The 25,000 to 30,000 employees who work with codes and code machines would be subject to random polygraph tests. But the questions would be limited to whether they spied or sold secrets and would not cover - as Sen. Boren put it - "how many cocktails they drank or X-rated movies they saw."

Sen. Cohen asked whether the lawmakers ought to write in assurances that a polygraph test alone could not result in firing. The informal chairman of the experts, Eli Jacobs, a venture capitalist and government defense policy adviser, assured him the experts agreed that the polygraph "should not be the sole indicator of suitability."

Sen. Howard Metzenbaum, D-Ohio, asked how many investigators would have access to travel records and whether they could be prevented from misusing information about a trip for an abortion or for an extramarital affair.

Columbia University law professor Harold Edgar told him only 1,000 investigators would see such information. Retired Navy Adm. Bobby Ray Inman, a former deputy CIA director, said Congress could require that information unrelated to spying be destroyed.

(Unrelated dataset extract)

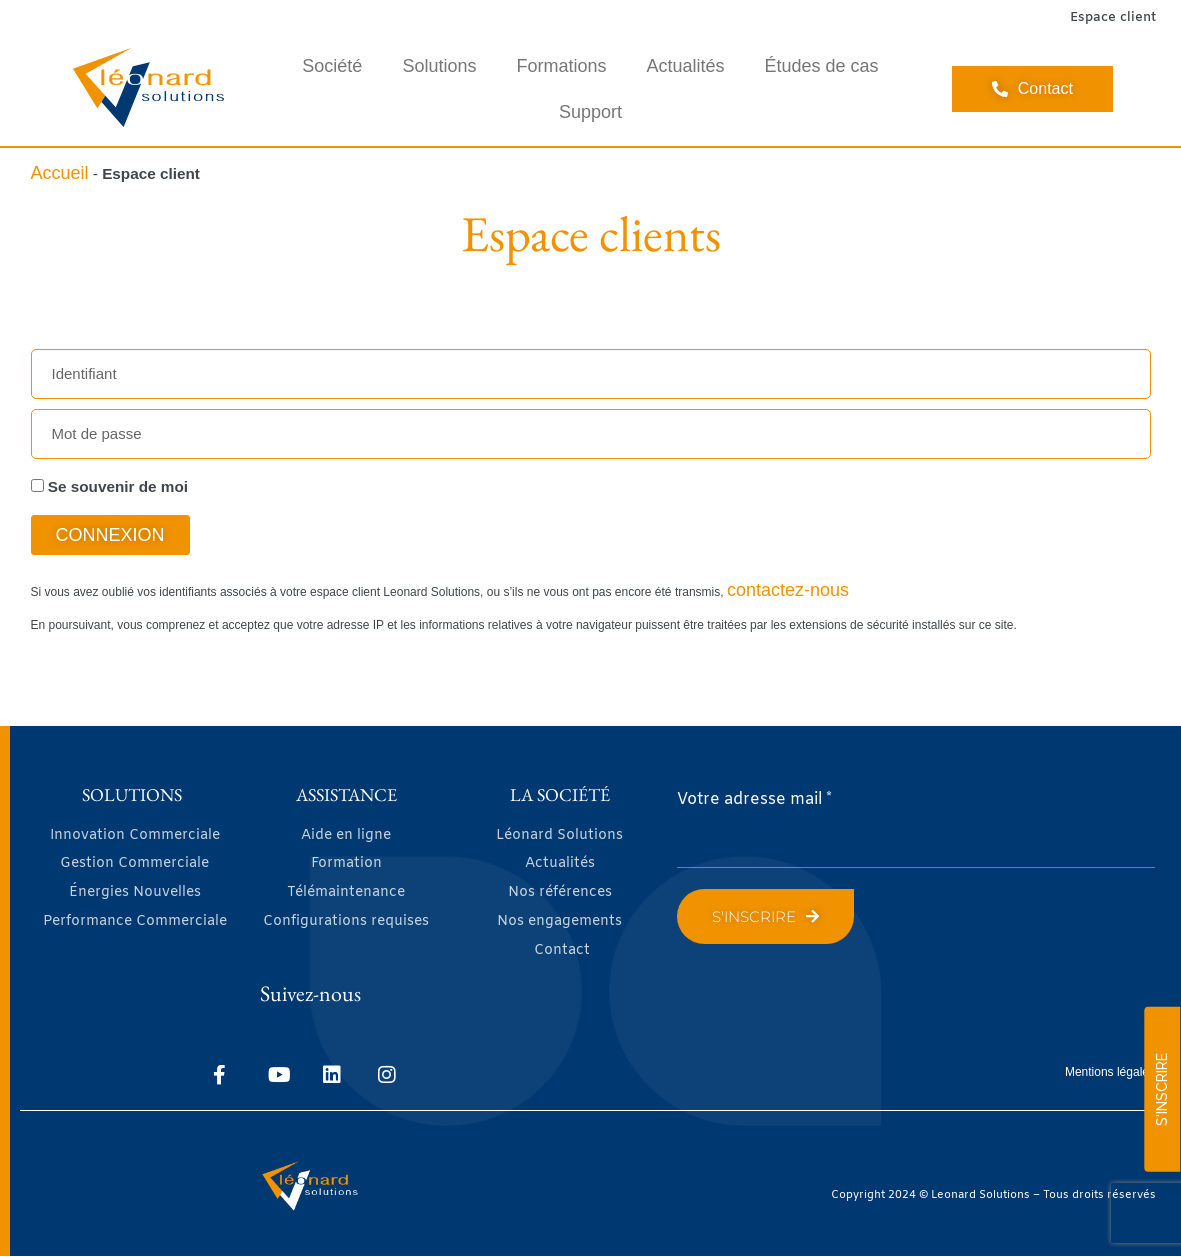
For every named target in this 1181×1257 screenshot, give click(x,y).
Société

The experts also recommended making it a crime to possess spy tools, like secret writing devices, with intent to commit espionage.

Inman presented an analysis of 19 well-known cases in the last 20 years. Money was a motive in 14.

Sen. Boren praised the experts for pointing out "a blind spot" in U.S. defenses. Once workers obtain security clearances, "we know less about them financially than if they're applying for an auto loan," Boren said.